They have also repeatedly claimed that the F.B.I. did so on the basis of dubious information contained in a dossier of claimed links between Mr. Trump and Russia that was compiled by Christopher Steele, a former British intelligence agent who had been commissioned to conduct opposition research by a firm in a project ultimately financed by Democrats.

Mr. Horowitz is also expected to conclude that information from the Steele dossier was not used to justify opening the inquiry.

While Mr. Horowitz is expected to conclude that the F.B.I. did not attempt to place informants or undercover agents inside the Trump campaign, it is not clear what else he will say about their use.

As part of the Russia investigation, F.B.I. agents authorized the use of at least one informant to figure out whether Mr. Page and George Papadopoulos, another Trump campaign adviser, were working with the Russians. The informant met with the two men while they were still associated with the campaign. The use of the informant, Stefan A. Halper, a Cambridge professor, has led President Trump and his allies to accuse the F.B.I. of spying on his campaign. The F.B.I. director, Christopher A. Wray, has defended the bureau against accusations of spying.

Mr. Horowitz’s team scrutinized the F.B.I.’s roster of informants for any work they might have done in connection with the Russia investigation. But he found that the F.B.I. did not try to infiltrate the campaign itself, according to people briefed on a draft of his report.

The inspector general is also expected to say that Joseph Mifsud, a Maltese professor who met with Mr. Papadopoulos and offered him dirt on Hillary Clinton, was not an F.B.I. informant, debunking a right-wing conspiracy theory. The inspector general is also said to have received no indication from the C.I.A. that the professor worked for the spy agency, either.

The report is expected to debunk or reject critiques and claims by Mr. Trump and his allies about the wiretap. But it will also unearth other issues with it.

In October 2016, the Justice Department obtained permission from the Foreign Intelligence Surveillance Court to wiretap Mr. Page, who had recently stepped down from his role as a foreign policy adviser to the Trump campaign. Mr. Page had close ties to Russia, which he had visited in the summer of 2016, and had previously interacted with Russia’s foreign spy service. The wiretap application, which portrayed Mr. Page as a suspected unregistered agent of a foreign power, was ultimately extended three times — twice by the Trump administration.

Though Mr. Horowitz is expected to undermine Mr. Trump’s claims about investigators’ pursuit of a wiretap, including how they portrayed information from the Steele dossier, he is expected to say that the paperwork was bungled in other ways no one was talking about.

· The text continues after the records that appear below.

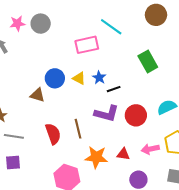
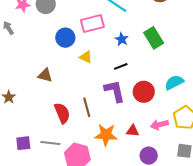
blue circle: (55, 78) -> (65, 38), moved
blue star: (99, 78) -> (122, 39), moved
purple L-shape: (107, 113) -> (115, 91), turned -115
gray line: (14, 136) -> (50, 143), moved

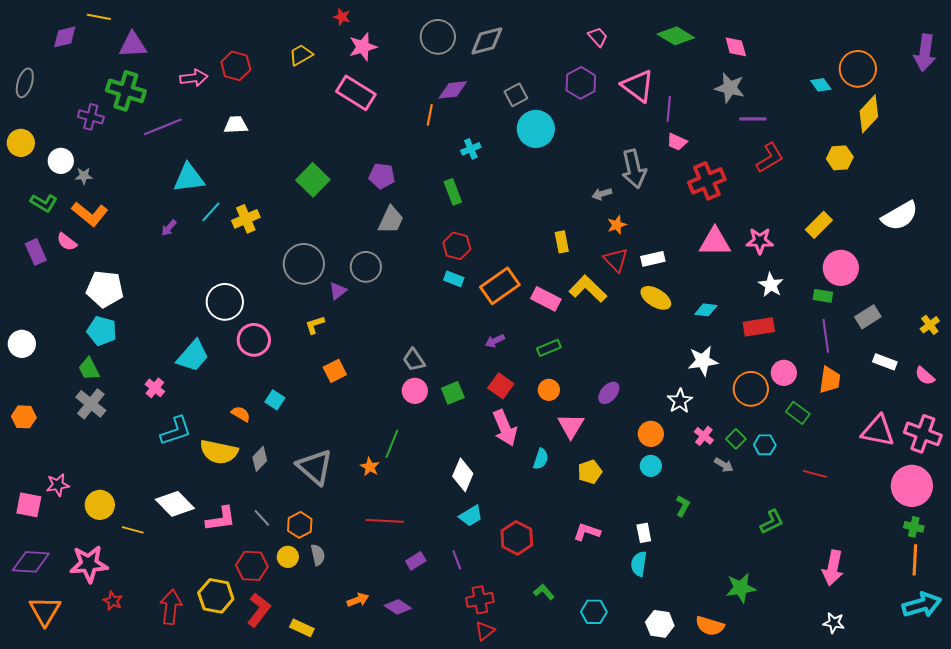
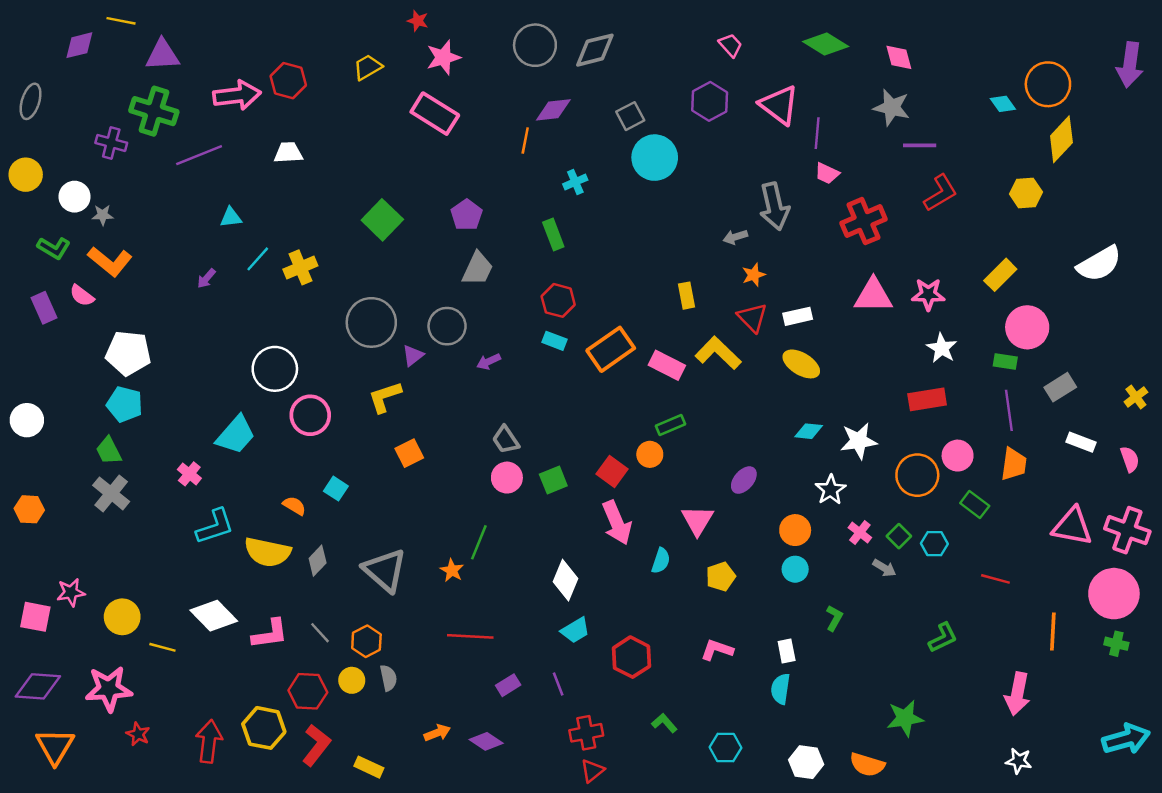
pink arrow: (194, 78) -> (237, 95), size x1.4
purple pentagon: (382, 176) -> (467, 215), turned 30
cyan triangle: (189, 178) -> (231, 217), size x0.6
cyan diamond: (706, 310) -> (809, 431), moved
yellow L-shape: (315, 325) -> (385, 397), size x1.4
purple arrow: (495, 341) -> (489, 362), moved
pink semicircle: (925, 376) -> (1130, 459), turned -150
orange circle: (549, 390) -> (650, 454), moved
orange line: (915, 560) -> (1053, 631), moved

Among his expected findings is that investigators should have told the court in the paperwork that Mr. Page had given information to the C.I.A. in the past about his overseas contacts. Mr. Page has described himself as an unpaid confidential intelligence source to the C.I.A. and F.B.I.

Mr. Horowitz is also expected to say that, as part of one of the renewals of the wiretap, Kevin Clinesmith, a low-level F.B.I. lawyer working on the case, altered an email from another agency that he sent to a colleague who then signed an affidavit attesting to the accuracy of a packet of information, including that email. Mr. Horowitz has made a criminal referral about Mr. Clinesmith for possibly making a false statement that misled his colleague.

The report is expected to absolve them of taking investigative action out of bias against Mr. Trump.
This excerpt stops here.